Public Provident Fund ( PPF) was initially introduced in India in 1968. It was overruled by the new scheme introduced by Central Government in 2019, i.e Public Provident Fund Scheme, 2019. The new scheme made certain amendmanets in the old one. Here are some key changes made.
A/c Opening by guardian on behalf of a person of unsound mind
In the PPF scheme, 1968, there was no such provision to open an account on behalf of a person of unsound mind by a guardian. In 2019 scheme, an individual may also open such an account.

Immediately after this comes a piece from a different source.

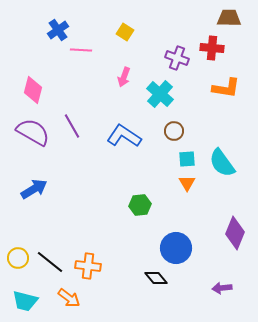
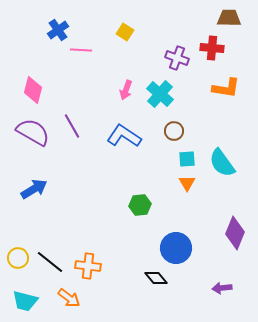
pink arrow: moved 2 px right, 13 px down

Amount of initial subscription changed from Rs.100 to Rs.500 in
The amount of initial subscription has changed to Rs.500 in new scheme, from Rs.100 in old scheme. Also, earlier, one could deposit upto Rs.150,000 in 12 instalments or less in a financial year in flexible instalments in multiples of Rs. 100. In new scheme, the cap on number of instalment upto 12 only is removed. Also, the instalments could be in multiples of Rs 50 instead of Rs.100 earlier.

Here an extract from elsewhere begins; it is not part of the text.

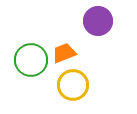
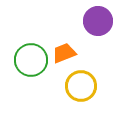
yellow circle: moved 8 px right, 1 px down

Rate of interest on loan is reduced to 1%
The interest rate for repayment of loan in PPF Scheme, 1968 was 2% which is reduced upto 1% of principal amount.
Withdrawal rules changed with respect to loan taken
Earlier, a person who has already obtained Loan now wishing to withdraw from PPF had to reduce the amount of outstanding loan from the amount of withdrawal. Under new scheme, a person would have to repay the amount of loan outstanding alongwith interest before availing the facility of withdrawal.

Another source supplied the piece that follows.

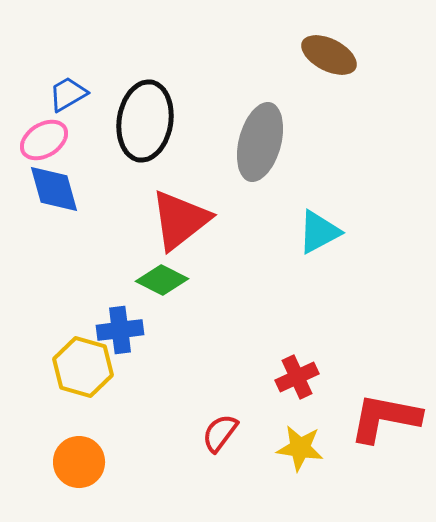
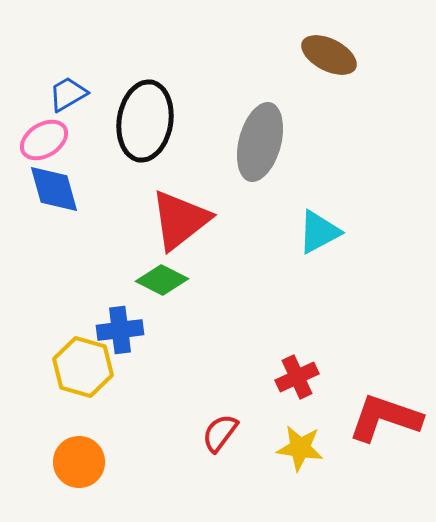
red L-shape: rotated 8 degrees clockwise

Premature closure in case of change in residential status
Under new scheme, premature closure of account is allowed in case of a person having PPF becomes NRI during the course of the account. Earlier, if a resident PPF account holder subsequently became a non-resident during the currency of the maturity period, the account was deemed to be closed with effect from the day he became a non-resident. Interest with effect from the date of change in residential status was paid at the rate applicable to the Post Office Saving Account.